MUMBAI: Gen Alpha isn’t scrolling through the internet, they’re living rent-free inside its never-ending dopamine drip, and the ads have already moved in next door. The Advertising Standards Council of India (ASCI) Academy, partnering with Futurebrands Consulting, has published ‘What the Sigma?’, an immersive ethnographic study that maps how Indian children aged 7–15 (Generation Alpha) consume, interpret and live alongside media and commercial messaging in a hyper-digital environment.
The research draws on in-home interviews, sibling and peer conversations, and discussions with parents, teachers, counsellors, psychologists, marketers and kidfluencers across six cities. It examines not only what children watch but how algorithms, content creators, peers and parents shape their relationship with the constant stream of shorts, vlogs, gameplay, memes, sponsored posts and ‘kid-ified’ adult material.
Five core themes emerged:
- Discontinuous Generation, Gen Alpha is not growing up alongside the internet, they are growing up inside it. Cultural references, humour, aesthetics and language sync globally in real time, often leaving adults functionally illiterate in their children’s world. A reference that lands instantly for a 10-year-old in Mumbai or Visakhapatnam feels opaque or disjointed to most parents.
- Authority Vacuum, Parents and teachers frequently lose cultural fluency in digital spaces. The algorithm responsive, inexhaustible and perfectly attuned to preferences becomes the most attentive presence in many children’s daily lives. Rules around screen time feel increasingly difficult to enforce when adults cannot fully see or understand the content landscape.
- Digital as Society, Online and offline no longer exist as separate realms, they form one continuous reality. The phone is not a tool children pick up; it is the primary social environment they inhabit.
- Great Media Mukbang, Content flows as an ambient, boundary-less, multi-sensorial stream. Entertainment, advertising, commerce, gameplay, memes and vlogs merge into one undifferentiated feed. The line between active choice and passive absorption has largely collapsed.
- Blurred Ad Recognition, Children aged 7–12 typically recognise only the most overt advertising formats. Influencer promotions, gaming integrations and vlog sponsorships often register as organic entertainment. Children aged 13–15 show greater ad literacy but remain highly susceptible to narrative-integrated, passion-driven and emotionally resonant brand messaging. Discernment remains low across the board in a non-stop stream.

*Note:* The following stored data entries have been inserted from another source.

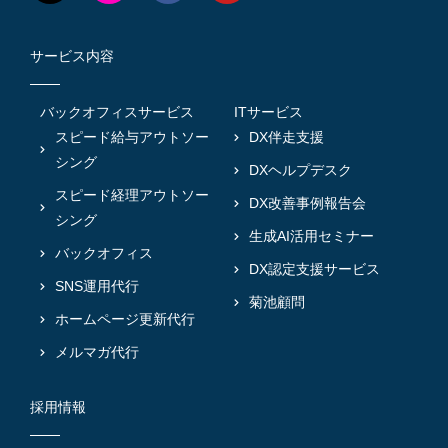
サービス内容
バックオフィスサービス
ITサービス
スピード給与アウトソー
DX伴走支援
シング
DXヘルプデスク
スピード経理アウトソー
DX改善事例報告会
シング
生成AI活用セミナー
バックオフィス
DX認定支援サービス
SNS運用代行
菊池顧問
ホームページ更新代行
メルマガ代行
採用情報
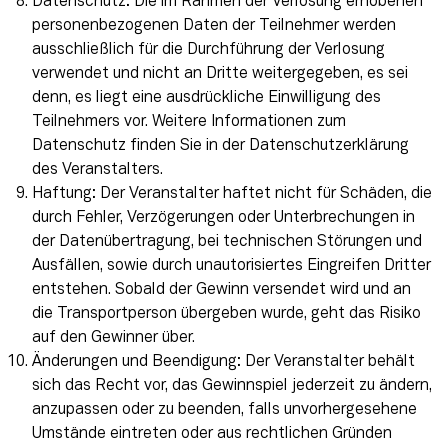
Datenschutz: Die im Rahmen der Verlosung erhobenen
personenbezogenen Daten der Teilnehmer werden
ausschließlich für die Durchführung der Verlosung
verwendet und nicht an Dritte weitergegeben, es sei
denn, es liegt eine ausdrückliche Einwilligung des
Teilnehmers vor. Weitere Informationen zum
Datenschutz finden Sie in der Datenschutzerklärung
des Veranstalters.
Haftung: Der Veranstalter haftet nicht für Schäden, die
durch Fehler, Verzögerungen oder Unterbrechungen in
der Datenübertragung, bei technischen Störungen und
Ausfällen, sowie durch unautorisiertes Eingreifen Dritter
entstehen. Sobald der Gewinn versendet wird und an
die Transportperson übergeben wurde, geht das Risiko
auf den Gewinner über.
Änderungen und Beendigung: Der Veranstalter behält
sich das Recht vor, das Gewinnspiel jederzeit zu ändern,
anzupassen oder zu beenden, falls unvorhergesehene
Umstände eintreten oder aus rechtlichen Gründen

ASCI CEO and secretary general Manisha Kapoor said, “ASCI Academy’s study is an investigation into the content life of Generation Alpha not to judge them but to understand them. Their cultural reference points seem disjointed from those of earlier generations. Insights on how they perceive advertising is the first step towards building more responsible engagement frameworks, given that they are the youngest media consumers in our country right now.”
Futurebrands Consulting founder and director Santosh Desai added, “While earlier generations have been exposed to digital media, for this generation it is the world they inhabit. This report explores not only what they watch but how they are being shaped by algorithms, content and advertising.”
The study proposes four adaptive, principles-led pathways:
- Universal signposting of commercial intent using design principles that make advertising recognisable even to young audiences.
- Ecosystem-wide responsibility shared among advertisers, platforms, creators, schools and parents.
- Future-ready safeguards built directly into children’s content experiences rather than as optional background settings.
- Formal media and advertising literacy embedded in school curricula to teach age-appropriate understanding of persuasion and commercial intent.
In a feed that never pauses, Gen Alpha isn’t merely watching content, they’re swimming in an ocean where entertainment, commerce and identity swirl together. The real question isn’t whether they can spot an ad; it’s whether the adults building the ocean can agree on where the lifeguards should stand.